# Layout suggestions!



## Stillakid (Jan 12, 2010)

I don't have a program for layouts, and I'm the pit's at "Paint", but this is kinda what I'd like.

Suggestions on a better use of the space would be great. I did hope to have room for some structures, and don't think I'm up to multi-levels, or mountains:laugh::laugh:

Thanks,
Jim


----------



## tjcruiser (Jan 10, 2010)

Jim,

I've been sketching out "my first Lionel layout" on my end, too. Similar size, though a bit narrowere ... mine is 96" x 33" max.

If you're interested, PM me your email address, and I can send you a couple of pdf's of layout sketches I've been doodling. All pretty simple. Maybe there's something there that might offer an idea or two for you. 

TJ


----------



## Reckers (Oct 11, 2009)

Stillakid said:


> I don't have a program for layouts, and I'm the pit's at "Paint", but this is kinda what I'd like.
> 
> Suggestions on a better use of the space would be great. I did hope to have room for some structures, and don't think I'm up to multi-levels, or mountains:laugh::laugh:
> 
> ...


Which scale are you working with----the Lionel O or the S?

PM coming atcha....


----------



## tjcruiser (Jan 10, 2010)

O ... specifically O27, because of my narrow (33") board depth. I can't fit in a loop-within-a-loop.

I'm also limited (for now) by having 4 switches ... 2L and 2R. I've thought about layouts that have "shared loop ends", but I'm now thinking to focus a bit more on having dead-end turnout spurs where I can have a few idle locos and cars stored. Maybe wire the local track sections via toggle switches where I can 'flip on' various sections of tracks to make indivitual trains run/go off of one (old school, non DCC) transformer. More thoughts/questions to come in a future post/thread.

TJ


----------



## Stillakid (Jan 12, 2010)

I'll be setting up the "S" gauge in the house, and the Lionel in my garage(workshop) The limited space makes the house a better fit for the smaller scale.

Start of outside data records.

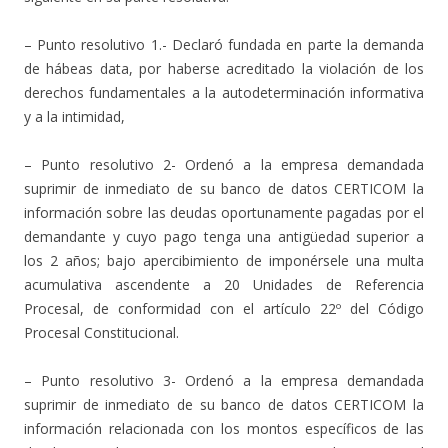
– Punto resolutivo 1.- Declaró fundada en parte la demanda
de hábeas data, por haberse acreditado la violación de los
derechos fundamentales a la autodeterminación informativa
y a la intimidad,
– Punto resolutivo 2- Ordenó a la empresa demandada
suprimir de inmediato de su banco de datos CERTICOM la
información sobre las deudas oportunamente pagadas por el
demandante y cuyo pago tenga una antigüedad superior a
los 2 años; bajo apercibimiento de imponérsele una multa
acumulativa ascendente a 20 Unidades de Referencia
Procesal, de conformidad con el artículo 22º del Código
Procesal Constitucional.
– Punto resolutivo 3- Ordenó a la empresa demandada
suprimir de inmediato de su banco de datos CERTICOM la
información relacionada con los montos específicos de las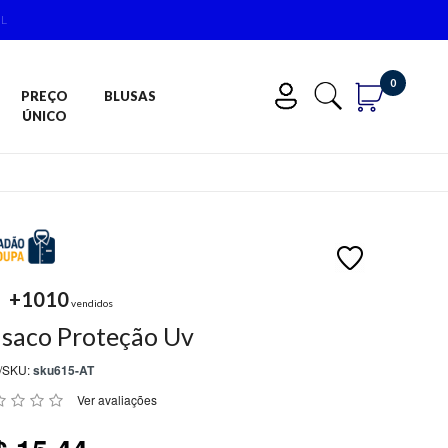
IL
0
PREÇO
BLUSAS
ÚNICO
+1010
vendidos
saco Proteção Uv
/SKU:
sku615-AT
Ver avaliações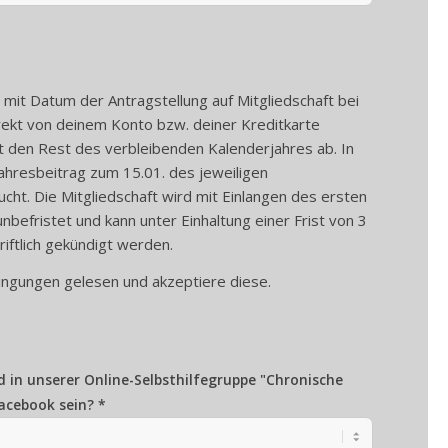
 mit Datum der Antragstellung auf Mitgliedschaft bei
direkt von deinem Konto bzw. deiner Kreditkarte
t den Rest des verbleibenden Kalenderjahres ab. In
ahresbeitrag zum 15.01. des jeweiligen
ucht. Die Mitgliedschaft wird mit Einlangen des ersten
 unbefristet und kann unter Einhaltung einer Frist von 3
iftlich gekündigt werden.
dingungen gelesen und akzeptiere diese.
d in unserer Online-Selbsthilfegruppe "Chronische
acebook sein? *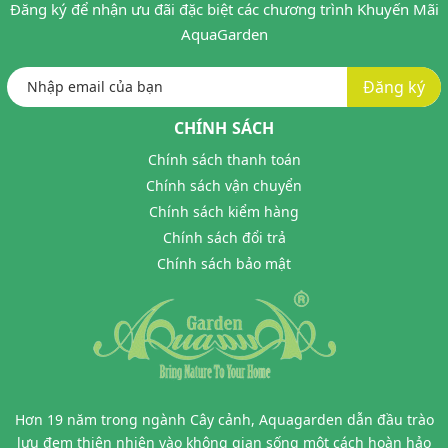
Đăng ký để nhận ưu đãi đặc biệt các chương trình Khuyến Mãi
AquaGarden
Đăng ký
CHÍNH SÁCH
Chính sách thanh toán
Chính sách vận chuyển
Chính sách kiểm hàng
Chính sách đổi trả
Chính sách bảo mật
Hơn 19 năm trong ngành Cây cảnh, Aquagarden dẫn đầu trào
lưu đem thiên nhiên vào không gian sống một cách hoàn hảo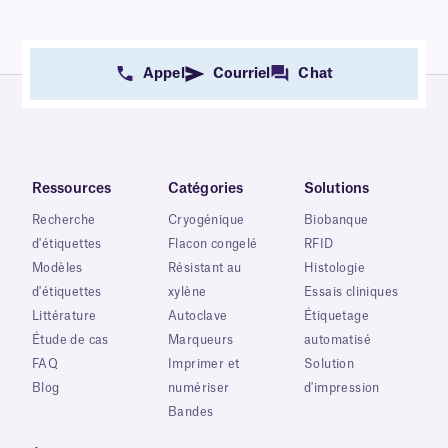
Appel
Courriel
Chat
Ressources
Catégories
Solutions
Recherche
Cryogénique
Biobanque
d'étiquettes
Flacon congelé
RFID
Modèles
Résistant au
Histologie
d'étiquettes
xylène
Essais cliniques
Littérature
Autoclave
Étiquetage
Étude de cas
Marqueurs
automatisé
FAQ
Imprimer et
Solution
Blog
numériser
d'impression
Bandes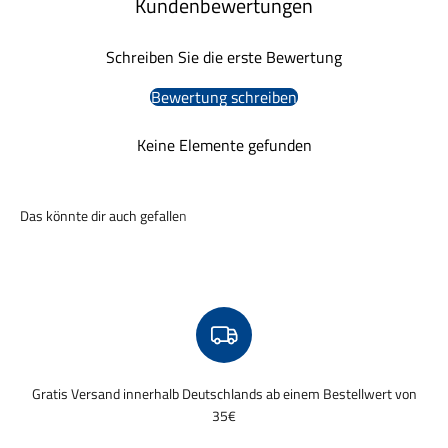
Kundenbewertungen
Schreiben Sie die erste Bewertung
Bewertung schreiben
Keine Elemente gefunden
Gratis Versand innerhalb Deutschlands ab einem Bestellwert von
35€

TJ, thanks, but I've got to work this through so I can teach the hows and whys to my grandchildren


----------



## Reckers (Oct 11, 2009)

tjcruiser said:


> O ... specifically O27, because of my narrow (33") board depth. I can't fit in a loop-within-a-loop.
> 
> I'm also limited (for now) by having 4 switches ... 2L and 2R. I've thought about layouts that have "shared loop ends", but I'm now thinking to focus a bit more on having dead-end turnout spurs where I can have a few idle locos and cars stored. Maybe wire the local track sections via toggle switches where I can 'flip on' various sections of tracks to make indivitual trains run/go off of one (old school, non DCC) transformer. More thoughts/questions to come in a future post/thread.
> 
> TJ


I'm planning something similar: a sort of power-zone arrangement where different track sections are controlled by separate transformers. The possibility for accidents are endless!


----------



## tjcruiser (Jan 10, 2010)

Crash and bash, buddy ... crash and bash!


----------



## Stillakid (Jan 12, 2010)

Rec:laugh::laugh:kers, TJ, T-Man and I are waiting eagerly for your "Wounded Warriors!"


----------